Having a good credit score makes it easier to access loans, insurance or even mobile phone contracts. Information in your credit file is used to create a credit score which gives lenders an idea of your current financial situation and will influence their decisions on whether to give you a credit card or a loan. If you’ve missed payments in the past this might limit your access to certain loans or mean higher interest charges for you. The good news is that there are ways to boost your credit score so here’s our guide to 10 simple ways to improve your credit rating:

 

1. Find out your current credit score

Once you know what your credit score is, you’ll be able to make steps in the right direction to improve it. The main credit scoring agencies in the UK are Equifax, Experian and Callcredit and they each have a different system for deciding what a good credit rating is. It’s free to request details of your credit rating and you can choose to get your results online or by post. Clearscore UK make it easy to get your credit score online.

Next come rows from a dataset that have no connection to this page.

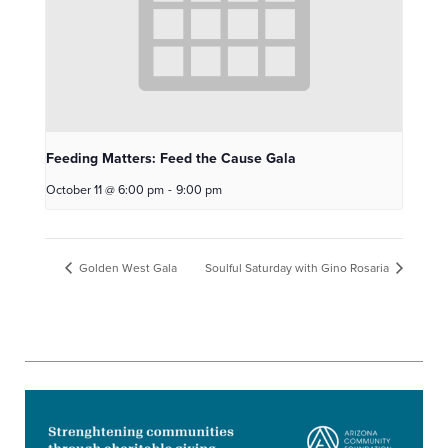
Feeding Matters: Feed the Cause Gala
October 11 @ 6:00 pm
-
9:00 pm
Golden West Gala
Soulful Saturday with Gino Rosaria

If you want to ensure you receive the most up-to-date and ongoing information you can opt for a paid membership to a credit scoring agency instead.

 

2. Double check all the details on your file

Even simple mistakes and incorrect information can affect your credit score negatively, so this is a quick and easy step to take to improve your rating. If you do come across any errors make sure to report them to the agency immediately – you don’t want false or incorrect information bringing your score down. It’s also possible to add a ‘notice of correction’ to your file if your situation has changed substantially – for example, if you’re back in work and no longer accumulating debt. This notice allows you to add a short explanation of the situation so that lenders have a greater understanding of the circumstances.

 

3. Check your file to see if you’re linked to anyone else

If you share a joint account with a spouse, family member or friend, their poor credit rating could be affecting you too. You’ll want to act on this immediately if possible.

 

4. Get yourself on the electoral roll.

Once you’ve registered on the electoral roll, you’ll find it much easier to get credit. Lenders can be reluctant to give credit if you’re not on the electoral roll.

 

5. Here’s the essential one – Pay all your bills on time.

Late or unpaid payments are kept on your credit file for at least 6 years, so they’ll continue to hurt your credit score for a long time. Whether it’s your utilities, phone bill or other subscriptions, make sure that you pay your bills within the time limit. This will demonstrate to lenders that you are financially capable and responsible and will reflect positively on you when the lender is deciding whether to give you a loan. Making payments in a timely manner is one of the most significant things you can do to improve your rating and it’s relatively easy too. Prioritise your regular payments before anything else so that you don’t fall behind.

 

6. Work on reducing any existing debt you have

You’ll get the most favourable outcomes when applying for new credit if you’ve eliminated any existing debt, although a standard loan may still be out of reach so you may want to look at a bad credit loan. Understandably credit lenders can be reluctant to give you the go-ahead on a new loan if you’re still paying off an old one. There are some excellent, supportive national organisations that you can contact for free advice on managing and eliminating debt – don’t waste more money on debt-management companies who’ll lump you with hefty charges for their services.

One way to tackle your existing debts is to consolidate them into one personal loan – they normally charge a lower APR and this way you can be certain what your monthly payment will be to avoid nasty surprises.

 

7. Avoid moving home too often if possible

Sometimes moving house is unavoidable but be aware that lenders view frequent house moves negatively. Staying in one place for longer shows more stability and will help boost your credit rating.

 

8. Opt for a card with low credit limits

If your credit score is lower than you’d like, consider getting a card with low credit limits. They do have high interest rates, but using one correctly will give your credit score a boost. Make sure you pay off your bills each month and you’ll be on your way to proving that you’re creditworthy. Once you’ve improved your credit rating you’ll have better access to other credit cards and loans.

 

9. Work out a monthly budget and stick to it

You don’t want to build up more debt, especially if you’re focusing on raising your credit score. Calculate what your monthly budget is and stick to it rigidly. Reconsider any big purchases that might put you at risk of overspending to avoid blowing your budget, especially if you are using a credit card with steep interest rates as mentioned above. Keep your goal of an improved credit rating in mind and concentrate on developing healthy spending habits.

 

10. Don’t use credit repair companies

This might seem like a tempting quick-fix option, but don’t fall for it. Most of the expensive services that credit repair companies provide – like obtaining your credit file and giving advice on improving your rating – can be accessed for free elsewhere so you’ll be paying out of pocket unnecessarily. Credit repair companies often make unrealistic claims or suggest that you’re less than honest to credit companies – so stay away!

So there you have our 10 steps to take to get a better credit rating. If you can implement these simple steps you’ll soon see a positive effect on your credit score and find it easier to access credit cards and loans.